Graham Reid | | <1 min read
Brown Bird: Danger and Dread

Although many compilations on the Putumayo label are indifferent or perhaps of little interest to Elsewhere (the kids songs from around the world etc), this one leaps out . . . but not so much as to give you a fright.
This low-key collection of 11 acoustic tracks serves as fine introduction to many of the artists while also providing a coherent and interesting album in its own right.
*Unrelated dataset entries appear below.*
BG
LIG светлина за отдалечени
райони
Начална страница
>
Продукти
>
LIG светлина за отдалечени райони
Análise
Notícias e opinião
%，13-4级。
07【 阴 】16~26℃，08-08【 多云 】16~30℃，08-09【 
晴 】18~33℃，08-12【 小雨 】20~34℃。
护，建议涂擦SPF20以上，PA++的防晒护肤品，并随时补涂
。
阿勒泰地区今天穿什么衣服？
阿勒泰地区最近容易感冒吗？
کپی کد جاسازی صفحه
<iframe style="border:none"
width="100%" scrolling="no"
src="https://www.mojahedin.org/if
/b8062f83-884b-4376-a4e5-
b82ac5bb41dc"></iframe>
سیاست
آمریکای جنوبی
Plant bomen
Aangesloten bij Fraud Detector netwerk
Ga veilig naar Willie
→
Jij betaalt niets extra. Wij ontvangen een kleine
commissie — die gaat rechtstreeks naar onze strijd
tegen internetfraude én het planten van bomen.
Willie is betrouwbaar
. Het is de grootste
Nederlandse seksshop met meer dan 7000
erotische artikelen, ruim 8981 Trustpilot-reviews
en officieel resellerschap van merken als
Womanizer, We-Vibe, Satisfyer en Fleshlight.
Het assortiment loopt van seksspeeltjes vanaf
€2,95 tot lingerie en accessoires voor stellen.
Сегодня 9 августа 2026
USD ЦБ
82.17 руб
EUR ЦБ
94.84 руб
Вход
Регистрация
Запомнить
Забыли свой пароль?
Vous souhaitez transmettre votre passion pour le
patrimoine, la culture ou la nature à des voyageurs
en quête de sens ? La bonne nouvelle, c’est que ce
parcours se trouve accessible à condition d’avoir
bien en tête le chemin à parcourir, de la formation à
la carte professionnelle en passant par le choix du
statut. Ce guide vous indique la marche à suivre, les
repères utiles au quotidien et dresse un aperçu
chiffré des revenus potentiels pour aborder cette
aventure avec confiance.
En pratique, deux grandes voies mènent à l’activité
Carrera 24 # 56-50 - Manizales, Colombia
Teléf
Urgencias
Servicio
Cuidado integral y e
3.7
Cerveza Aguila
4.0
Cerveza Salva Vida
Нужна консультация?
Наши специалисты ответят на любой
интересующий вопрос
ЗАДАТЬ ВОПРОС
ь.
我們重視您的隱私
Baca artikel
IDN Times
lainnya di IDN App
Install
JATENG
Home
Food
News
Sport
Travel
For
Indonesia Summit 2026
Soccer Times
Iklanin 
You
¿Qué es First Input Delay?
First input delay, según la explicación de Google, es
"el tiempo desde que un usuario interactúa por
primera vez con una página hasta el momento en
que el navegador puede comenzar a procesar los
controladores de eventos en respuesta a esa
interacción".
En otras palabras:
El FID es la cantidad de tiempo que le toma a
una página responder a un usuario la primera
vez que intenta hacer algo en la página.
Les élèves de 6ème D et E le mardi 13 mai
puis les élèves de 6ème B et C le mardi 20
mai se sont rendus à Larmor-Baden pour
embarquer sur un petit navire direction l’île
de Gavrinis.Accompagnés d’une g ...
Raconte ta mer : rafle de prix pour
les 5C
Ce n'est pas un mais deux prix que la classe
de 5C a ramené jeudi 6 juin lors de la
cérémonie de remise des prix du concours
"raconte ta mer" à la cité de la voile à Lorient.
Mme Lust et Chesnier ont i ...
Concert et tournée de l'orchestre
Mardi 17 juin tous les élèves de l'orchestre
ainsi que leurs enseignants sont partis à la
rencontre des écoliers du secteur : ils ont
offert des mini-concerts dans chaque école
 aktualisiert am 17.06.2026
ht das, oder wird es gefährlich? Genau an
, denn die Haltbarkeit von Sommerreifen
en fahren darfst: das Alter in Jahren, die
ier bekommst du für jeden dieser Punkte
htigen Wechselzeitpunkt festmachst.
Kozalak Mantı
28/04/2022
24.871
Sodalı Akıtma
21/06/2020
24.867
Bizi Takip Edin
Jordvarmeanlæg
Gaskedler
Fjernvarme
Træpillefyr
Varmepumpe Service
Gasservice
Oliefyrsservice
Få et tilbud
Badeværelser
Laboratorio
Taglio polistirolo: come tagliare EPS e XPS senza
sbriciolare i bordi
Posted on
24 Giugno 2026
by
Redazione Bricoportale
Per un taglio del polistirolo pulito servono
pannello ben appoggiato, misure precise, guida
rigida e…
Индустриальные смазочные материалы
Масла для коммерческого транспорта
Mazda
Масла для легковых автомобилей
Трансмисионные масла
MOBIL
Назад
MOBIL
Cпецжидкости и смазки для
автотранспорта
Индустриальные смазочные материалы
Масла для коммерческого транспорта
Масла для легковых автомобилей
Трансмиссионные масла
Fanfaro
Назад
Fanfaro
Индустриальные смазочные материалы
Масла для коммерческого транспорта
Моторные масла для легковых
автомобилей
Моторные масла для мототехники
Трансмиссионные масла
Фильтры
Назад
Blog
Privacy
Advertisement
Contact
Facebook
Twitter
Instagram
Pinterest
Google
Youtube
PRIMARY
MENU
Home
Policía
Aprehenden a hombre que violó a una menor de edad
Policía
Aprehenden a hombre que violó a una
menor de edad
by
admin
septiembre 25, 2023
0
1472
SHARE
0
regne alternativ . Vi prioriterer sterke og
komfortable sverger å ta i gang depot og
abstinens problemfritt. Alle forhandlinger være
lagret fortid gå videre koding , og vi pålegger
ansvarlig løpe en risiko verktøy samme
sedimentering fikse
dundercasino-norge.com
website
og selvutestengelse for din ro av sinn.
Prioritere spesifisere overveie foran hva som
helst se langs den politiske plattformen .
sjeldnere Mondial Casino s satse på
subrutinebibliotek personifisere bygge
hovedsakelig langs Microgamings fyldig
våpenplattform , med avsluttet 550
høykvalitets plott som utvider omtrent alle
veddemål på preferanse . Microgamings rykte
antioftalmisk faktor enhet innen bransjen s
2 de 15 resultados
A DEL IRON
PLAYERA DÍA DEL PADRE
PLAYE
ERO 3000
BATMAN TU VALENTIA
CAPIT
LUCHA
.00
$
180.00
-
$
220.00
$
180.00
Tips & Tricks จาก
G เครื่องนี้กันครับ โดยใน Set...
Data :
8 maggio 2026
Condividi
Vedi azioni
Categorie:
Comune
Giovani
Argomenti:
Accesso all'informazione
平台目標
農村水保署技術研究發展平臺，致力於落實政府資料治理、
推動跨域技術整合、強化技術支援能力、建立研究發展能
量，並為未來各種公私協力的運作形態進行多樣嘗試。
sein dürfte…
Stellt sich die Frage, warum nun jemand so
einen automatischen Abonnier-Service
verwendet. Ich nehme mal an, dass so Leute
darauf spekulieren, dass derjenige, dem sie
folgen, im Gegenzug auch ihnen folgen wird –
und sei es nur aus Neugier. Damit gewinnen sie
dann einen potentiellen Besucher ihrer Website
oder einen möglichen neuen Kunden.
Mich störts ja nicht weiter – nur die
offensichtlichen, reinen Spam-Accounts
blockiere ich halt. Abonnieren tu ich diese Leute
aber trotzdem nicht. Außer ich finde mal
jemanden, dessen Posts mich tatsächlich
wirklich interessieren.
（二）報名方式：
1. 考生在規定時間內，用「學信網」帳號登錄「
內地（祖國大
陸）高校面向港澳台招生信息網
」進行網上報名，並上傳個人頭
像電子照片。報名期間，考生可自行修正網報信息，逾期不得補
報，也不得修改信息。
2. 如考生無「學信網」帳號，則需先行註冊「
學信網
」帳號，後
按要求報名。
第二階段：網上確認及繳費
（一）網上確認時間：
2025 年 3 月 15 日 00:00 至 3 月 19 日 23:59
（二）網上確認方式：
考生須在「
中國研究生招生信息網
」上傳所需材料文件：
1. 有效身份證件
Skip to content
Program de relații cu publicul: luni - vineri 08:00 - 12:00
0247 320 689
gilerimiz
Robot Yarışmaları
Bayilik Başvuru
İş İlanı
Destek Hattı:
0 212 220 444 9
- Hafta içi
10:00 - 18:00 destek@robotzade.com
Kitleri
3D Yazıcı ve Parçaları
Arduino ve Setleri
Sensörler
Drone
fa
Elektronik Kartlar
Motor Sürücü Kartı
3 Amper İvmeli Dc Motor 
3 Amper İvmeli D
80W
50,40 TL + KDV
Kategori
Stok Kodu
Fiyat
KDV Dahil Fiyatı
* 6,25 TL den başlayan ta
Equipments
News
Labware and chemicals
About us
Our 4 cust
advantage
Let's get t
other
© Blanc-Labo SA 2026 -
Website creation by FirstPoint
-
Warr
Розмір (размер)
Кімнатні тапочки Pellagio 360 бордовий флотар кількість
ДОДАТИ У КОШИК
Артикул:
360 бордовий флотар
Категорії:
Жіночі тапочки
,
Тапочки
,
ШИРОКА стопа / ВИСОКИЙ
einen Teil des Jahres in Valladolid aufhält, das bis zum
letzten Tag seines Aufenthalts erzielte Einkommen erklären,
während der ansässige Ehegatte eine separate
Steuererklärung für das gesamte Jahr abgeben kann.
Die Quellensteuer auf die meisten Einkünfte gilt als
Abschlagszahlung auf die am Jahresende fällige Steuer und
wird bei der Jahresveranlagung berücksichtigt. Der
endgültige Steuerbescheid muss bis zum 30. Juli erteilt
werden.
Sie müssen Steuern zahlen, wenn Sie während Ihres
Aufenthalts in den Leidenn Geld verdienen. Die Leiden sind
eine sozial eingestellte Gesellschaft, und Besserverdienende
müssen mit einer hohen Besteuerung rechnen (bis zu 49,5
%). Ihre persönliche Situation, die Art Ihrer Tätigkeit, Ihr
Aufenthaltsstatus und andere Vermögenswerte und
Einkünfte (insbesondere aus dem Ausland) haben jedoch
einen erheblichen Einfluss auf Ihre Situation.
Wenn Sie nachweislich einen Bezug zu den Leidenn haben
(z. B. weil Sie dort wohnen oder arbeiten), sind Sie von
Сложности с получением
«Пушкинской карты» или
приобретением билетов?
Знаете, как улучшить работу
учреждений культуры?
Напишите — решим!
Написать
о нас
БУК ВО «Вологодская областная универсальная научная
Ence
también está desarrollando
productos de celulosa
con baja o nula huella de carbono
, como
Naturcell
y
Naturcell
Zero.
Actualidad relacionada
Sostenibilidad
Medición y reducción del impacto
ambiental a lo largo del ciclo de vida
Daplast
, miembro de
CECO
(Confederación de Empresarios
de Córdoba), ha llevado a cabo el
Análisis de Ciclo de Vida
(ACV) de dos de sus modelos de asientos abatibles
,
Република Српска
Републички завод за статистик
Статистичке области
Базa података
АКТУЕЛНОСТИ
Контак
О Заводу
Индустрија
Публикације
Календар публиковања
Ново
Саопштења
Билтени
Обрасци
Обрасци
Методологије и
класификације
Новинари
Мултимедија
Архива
Here are Elsewhere favourite Harry Manx (with his distinctive take on Van Morrison's Crazy Love), banjo/mandolin player Sarah Jarosz (Dylan's Ring Them Bells, with Vince Gill) and the Sweet Remains (an alt.country take on Crosby Still and Nash's Dance With Me).
It isn't all covers: the duo of David Lamb and Morgan Eve Swain (as Brown Bird) out of Rhode Island connect with Tom Waits' European cabaret/sea shanty style on Danger and Dread; Justin Townes Earle's One More Night in Brooklyn (from his fine Harlem River Blues album) is here; so are the Waifs; and you'll probably want to hear from Brooklyn clinical psychologist-turned-folkie Lucy Kaplansky (who sounds like a big city-burned Joni Mitchell); the deeply literate Gregory Alan Isakov; alt.folkers Fences out out Seattle . . .
Good stand-alone collection and -- with biographical liner notes and pointers to albums -- a useful starting point into these artists.